Фрося долго не могла уснуть, в голове теплыми волнами ходили неясные, ласковые мысли о том, что скоро вернется Петя Васин... Какой он стал? Важный, поди... А был веселый, простой. Вместе бегали на озеро, сидели под черемухой, купались. Порадуется, что школу построили...

Рано утром, в мутных предрассветных сумерках, она отвела хозяйского сына в школу, заперла, и побежала доить коров.

Фрося торопилась закончить дойку. Когда вышла из сарая с ведрами, услышала какой-то шум, крики «пожар». Поставила ведра, выскочила на улицу и обмерла: горела школа. Пламя бушевало внутри, рвалось из окон, охватило дверь. По улице бежали с ведрами, с топорами мужики и бабы.

В дыму, в пламени метался сын Луки, его видели в окне.

— Парнишку спасите! — кричала Фрося. — Сгорит!

Привезли бочку с водой, длинными жердями выбили окна, пламя еще сильнее рванулось на улицу. Занялась крыша.

Антонида стояла близко к горящему зданию, ее обдавало жаром, она была как неживая, из широко раскрытых глаз лились слезы. Две женщины держали под руки Лукерью, у нее не было сил стоять...

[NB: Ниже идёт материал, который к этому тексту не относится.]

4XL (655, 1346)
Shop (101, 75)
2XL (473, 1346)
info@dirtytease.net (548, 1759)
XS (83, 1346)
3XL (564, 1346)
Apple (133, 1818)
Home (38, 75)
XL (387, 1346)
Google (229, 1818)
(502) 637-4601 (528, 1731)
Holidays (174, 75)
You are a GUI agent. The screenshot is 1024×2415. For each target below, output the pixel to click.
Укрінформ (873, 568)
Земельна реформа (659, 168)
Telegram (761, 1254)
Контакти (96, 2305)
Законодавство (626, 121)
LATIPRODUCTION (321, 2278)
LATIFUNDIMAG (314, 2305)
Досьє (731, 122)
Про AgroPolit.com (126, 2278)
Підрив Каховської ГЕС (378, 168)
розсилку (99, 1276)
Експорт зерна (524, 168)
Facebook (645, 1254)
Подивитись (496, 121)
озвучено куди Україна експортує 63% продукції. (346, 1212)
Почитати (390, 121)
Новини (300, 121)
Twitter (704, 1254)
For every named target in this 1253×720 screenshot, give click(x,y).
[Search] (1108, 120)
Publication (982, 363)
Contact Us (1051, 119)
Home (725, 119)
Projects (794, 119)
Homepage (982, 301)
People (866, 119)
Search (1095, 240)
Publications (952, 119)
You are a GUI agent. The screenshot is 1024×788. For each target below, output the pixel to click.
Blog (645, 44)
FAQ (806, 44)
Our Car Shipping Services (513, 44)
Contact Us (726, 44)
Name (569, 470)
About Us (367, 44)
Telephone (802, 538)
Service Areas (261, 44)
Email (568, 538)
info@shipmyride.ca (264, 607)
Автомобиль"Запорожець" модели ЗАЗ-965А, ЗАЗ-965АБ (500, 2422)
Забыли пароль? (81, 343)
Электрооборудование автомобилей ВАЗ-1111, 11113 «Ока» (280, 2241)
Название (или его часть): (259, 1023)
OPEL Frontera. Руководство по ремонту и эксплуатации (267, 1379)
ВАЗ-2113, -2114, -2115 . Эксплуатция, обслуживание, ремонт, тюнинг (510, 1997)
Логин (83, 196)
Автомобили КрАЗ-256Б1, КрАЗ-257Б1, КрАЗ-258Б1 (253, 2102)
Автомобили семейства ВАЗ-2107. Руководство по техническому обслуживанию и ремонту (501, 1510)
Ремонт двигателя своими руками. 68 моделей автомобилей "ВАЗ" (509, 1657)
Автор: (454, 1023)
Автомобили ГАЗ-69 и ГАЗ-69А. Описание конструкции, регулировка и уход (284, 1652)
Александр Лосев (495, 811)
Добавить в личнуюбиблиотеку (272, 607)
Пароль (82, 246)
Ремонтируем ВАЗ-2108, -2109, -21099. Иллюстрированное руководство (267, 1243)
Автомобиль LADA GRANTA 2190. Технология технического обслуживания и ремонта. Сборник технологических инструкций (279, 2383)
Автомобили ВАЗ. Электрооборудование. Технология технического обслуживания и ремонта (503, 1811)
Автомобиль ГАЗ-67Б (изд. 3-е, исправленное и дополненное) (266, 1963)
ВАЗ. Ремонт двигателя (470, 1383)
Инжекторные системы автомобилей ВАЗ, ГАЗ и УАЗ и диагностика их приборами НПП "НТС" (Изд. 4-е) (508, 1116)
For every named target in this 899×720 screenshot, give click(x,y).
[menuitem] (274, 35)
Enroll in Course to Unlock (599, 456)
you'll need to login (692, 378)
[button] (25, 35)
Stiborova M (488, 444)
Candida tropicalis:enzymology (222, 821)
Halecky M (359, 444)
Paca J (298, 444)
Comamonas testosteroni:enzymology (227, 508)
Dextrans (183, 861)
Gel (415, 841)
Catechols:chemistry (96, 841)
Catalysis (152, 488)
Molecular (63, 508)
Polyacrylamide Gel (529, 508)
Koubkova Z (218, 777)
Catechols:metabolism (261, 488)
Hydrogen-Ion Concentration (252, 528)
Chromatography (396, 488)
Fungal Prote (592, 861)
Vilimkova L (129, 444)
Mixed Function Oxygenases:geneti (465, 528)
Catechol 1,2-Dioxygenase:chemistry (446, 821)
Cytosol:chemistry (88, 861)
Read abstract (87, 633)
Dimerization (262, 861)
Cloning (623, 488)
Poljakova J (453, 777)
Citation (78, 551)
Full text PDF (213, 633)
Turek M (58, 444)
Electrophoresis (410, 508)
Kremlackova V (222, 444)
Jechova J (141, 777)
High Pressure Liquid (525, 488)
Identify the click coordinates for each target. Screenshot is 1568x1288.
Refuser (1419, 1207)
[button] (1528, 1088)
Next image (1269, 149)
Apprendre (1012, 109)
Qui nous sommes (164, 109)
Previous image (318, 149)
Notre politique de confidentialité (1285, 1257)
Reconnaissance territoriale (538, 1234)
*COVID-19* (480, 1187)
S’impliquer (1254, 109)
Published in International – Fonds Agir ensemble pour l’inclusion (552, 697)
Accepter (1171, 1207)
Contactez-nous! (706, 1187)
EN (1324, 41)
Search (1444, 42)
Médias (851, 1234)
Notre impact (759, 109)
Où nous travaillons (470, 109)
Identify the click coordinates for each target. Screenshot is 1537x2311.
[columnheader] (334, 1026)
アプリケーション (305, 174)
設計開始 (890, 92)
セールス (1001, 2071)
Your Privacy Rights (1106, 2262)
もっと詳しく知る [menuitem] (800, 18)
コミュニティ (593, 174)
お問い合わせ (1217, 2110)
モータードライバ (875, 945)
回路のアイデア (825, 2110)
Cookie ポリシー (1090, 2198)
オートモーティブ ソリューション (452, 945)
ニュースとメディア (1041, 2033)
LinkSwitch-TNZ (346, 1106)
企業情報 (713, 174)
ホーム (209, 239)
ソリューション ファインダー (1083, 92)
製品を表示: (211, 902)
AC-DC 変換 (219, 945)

Вдруг над деревней заметались тревожные звуки набата. Колокол захлебывался, срывался с голоса, надрывно стонал:

— Бум, бум, бум...

Василий, что было силы, дергал веревку, колокол скликал всех честных людей бороться с пожаром.

Школа горела, как сухой костер. Над ней висел густой, черный дым. Шатаясь, размахивая руками, у окна показался сын Луки в пылающей одежде. Расталкивая всех, к школе кинулась больная жена Луки. В глазах у нее застыл ужас. Ее схватили, но она вырвалась, закричала страшно, на все село.

— Сын!.. Сыночек!..

Люди не успели опомниться, как она бросилась в пламя. Тут с треском рухнула, охваченная огнем, крыша, в стороны полетели головни, взметнулся светлый столб пламени, золотые искры. Мужики сняли шапки, все перекрестились:

— Царство небесное... Мать же она... Сына спасала.

Над деревней бился тревожный призыв:

— Бум, бум, бум...

Он был уже бесполезен, школа сгорела. Набат бередил души, угнетал, словно давил к земле. Васин послал мальчишку:

— Скажи, пущай перестанет. Сил нету слушать.

Мальчишка убежал, а с колокольни долго еще неслось:

— Бум, бум, бум...

Будто кто-то каялся в тяжком грехе.

Лука пришел на пожарище, когда люди уже расходились.

На пожар прискакали буряты из улуса Ногон Майла, мужики из Красноярова — помочь, но застали лишь тлеющие головешки, белый летучий пепел. Школа сгорела.

Собрались в избе у Егора, расселись, где смогли. Цырен со своими примостился на полу у теплой печи. Молча курили едкий самосад, не знали, о чем говорить. Егор сидел в полушубке, лицо у него было черное. Встал, хватил шапкой об пол, крепко выругался.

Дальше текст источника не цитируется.